## Supplied data

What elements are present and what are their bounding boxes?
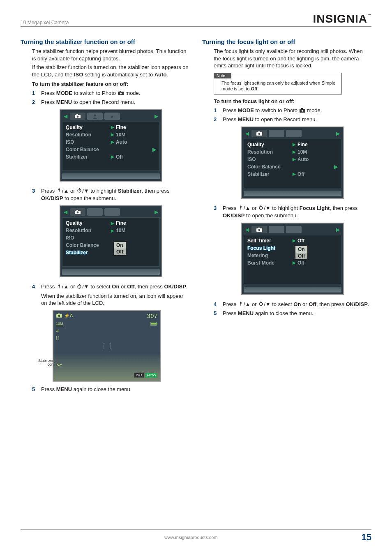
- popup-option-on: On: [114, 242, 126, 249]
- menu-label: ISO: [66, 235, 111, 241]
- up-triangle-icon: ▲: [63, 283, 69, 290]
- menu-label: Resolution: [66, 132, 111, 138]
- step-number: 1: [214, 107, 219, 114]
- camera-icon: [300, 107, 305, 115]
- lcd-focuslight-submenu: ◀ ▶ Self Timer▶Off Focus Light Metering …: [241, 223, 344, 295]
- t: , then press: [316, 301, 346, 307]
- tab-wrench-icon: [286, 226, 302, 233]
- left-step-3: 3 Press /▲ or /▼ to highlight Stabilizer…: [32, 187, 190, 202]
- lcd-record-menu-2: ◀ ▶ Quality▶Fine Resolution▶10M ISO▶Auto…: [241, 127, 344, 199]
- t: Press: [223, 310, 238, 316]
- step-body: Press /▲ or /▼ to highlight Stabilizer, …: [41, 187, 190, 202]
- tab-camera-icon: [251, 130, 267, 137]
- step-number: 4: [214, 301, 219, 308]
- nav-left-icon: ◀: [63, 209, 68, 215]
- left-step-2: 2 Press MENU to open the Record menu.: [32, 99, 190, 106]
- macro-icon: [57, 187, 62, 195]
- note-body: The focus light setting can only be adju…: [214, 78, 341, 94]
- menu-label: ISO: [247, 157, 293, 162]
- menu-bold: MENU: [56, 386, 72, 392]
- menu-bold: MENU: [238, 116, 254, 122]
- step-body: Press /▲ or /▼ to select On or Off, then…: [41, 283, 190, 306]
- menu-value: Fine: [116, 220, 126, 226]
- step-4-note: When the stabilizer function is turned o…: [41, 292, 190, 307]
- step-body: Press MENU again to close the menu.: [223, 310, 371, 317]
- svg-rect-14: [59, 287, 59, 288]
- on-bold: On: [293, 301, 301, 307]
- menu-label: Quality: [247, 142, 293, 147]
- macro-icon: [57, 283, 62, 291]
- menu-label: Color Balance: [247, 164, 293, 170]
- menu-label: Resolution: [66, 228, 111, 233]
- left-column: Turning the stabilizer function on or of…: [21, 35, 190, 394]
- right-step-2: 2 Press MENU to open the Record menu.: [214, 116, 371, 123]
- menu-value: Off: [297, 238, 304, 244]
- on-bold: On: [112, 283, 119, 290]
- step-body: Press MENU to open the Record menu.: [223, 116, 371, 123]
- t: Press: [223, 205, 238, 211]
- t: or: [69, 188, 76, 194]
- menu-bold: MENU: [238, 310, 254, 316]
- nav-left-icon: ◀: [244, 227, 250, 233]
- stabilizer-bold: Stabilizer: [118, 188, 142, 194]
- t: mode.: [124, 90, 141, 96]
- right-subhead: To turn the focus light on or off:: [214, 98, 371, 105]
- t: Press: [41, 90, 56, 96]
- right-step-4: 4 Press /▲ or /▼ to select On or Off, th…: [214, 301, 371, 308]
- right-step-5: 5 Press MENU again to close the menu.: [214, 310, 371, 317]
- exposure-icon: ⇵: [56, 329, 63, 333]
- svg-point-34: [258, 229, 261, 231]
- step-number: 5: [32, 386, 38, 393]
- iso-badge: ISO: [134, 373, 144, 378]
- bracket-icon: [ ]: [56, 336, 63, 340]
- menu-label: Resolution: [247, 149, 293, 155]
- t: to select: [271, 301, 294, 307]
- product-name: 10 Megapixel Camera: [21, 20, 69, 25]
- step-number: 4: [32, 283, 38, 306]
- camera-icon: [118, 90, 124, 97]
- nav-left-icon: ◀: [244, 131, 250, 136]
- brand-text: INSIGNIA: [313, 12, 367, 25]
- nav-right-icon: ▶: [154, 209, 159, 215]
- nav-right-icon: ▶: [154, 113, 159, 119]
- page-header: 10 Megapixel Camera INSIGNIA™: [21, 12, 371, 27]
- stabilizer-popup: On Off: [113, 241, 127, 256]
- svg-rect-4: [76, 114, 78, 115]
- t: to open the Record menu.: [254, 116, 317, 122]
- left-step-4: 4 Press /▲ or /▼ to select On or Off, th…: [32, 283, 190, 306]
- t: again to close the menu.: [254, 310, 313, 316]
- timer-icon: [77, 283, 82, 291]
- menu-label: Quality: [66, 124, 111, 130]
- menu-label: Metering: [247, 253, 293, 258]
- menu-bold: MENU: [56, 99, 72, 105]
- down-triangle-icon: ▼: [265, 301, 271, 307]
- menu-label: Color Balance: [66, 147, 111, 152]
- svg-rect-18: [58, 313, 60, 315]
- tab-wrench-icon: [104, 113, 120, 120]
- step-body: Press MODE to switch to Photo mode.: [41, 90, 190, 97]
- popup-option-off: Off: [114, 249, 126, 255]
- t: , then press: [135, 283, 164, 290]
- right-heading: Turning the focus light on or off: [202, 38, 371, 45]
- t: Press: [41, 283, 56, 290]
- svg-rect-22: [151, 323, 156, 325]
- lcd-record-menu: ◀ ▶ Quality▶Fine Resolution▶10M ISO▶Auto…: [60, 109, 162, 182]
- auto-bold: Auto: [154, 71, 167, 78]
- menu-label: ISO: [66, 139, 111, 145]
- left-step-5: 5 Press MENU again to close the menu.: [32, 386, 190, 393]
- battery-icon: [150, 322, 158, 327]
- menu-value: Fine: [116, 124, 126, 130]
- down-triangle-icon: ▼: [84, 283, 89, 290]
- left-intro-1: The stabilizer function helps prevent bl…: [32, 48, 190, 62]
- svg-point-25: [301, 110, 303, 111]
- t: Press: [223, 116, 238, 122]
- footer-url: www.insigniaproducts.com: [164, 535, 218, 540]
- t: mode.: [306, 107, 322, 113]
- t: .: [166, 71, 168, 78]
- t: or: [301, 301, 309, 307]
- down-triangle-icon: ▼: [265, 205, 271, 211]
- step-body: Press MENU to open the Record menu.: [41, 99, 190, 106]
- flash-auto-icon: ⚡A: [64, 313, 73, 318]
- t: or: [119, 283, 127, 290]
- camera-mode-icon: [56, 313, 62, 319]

## Your task
Each line of the entries above that contains "Turning" must be copied into the answer.

## Exercise answer
- left-column: Turning the stabilizer function on or of…: [21, 35, 190, 394]
- right-heading: Turning the focus light on or off: [202, 38, 371, 45]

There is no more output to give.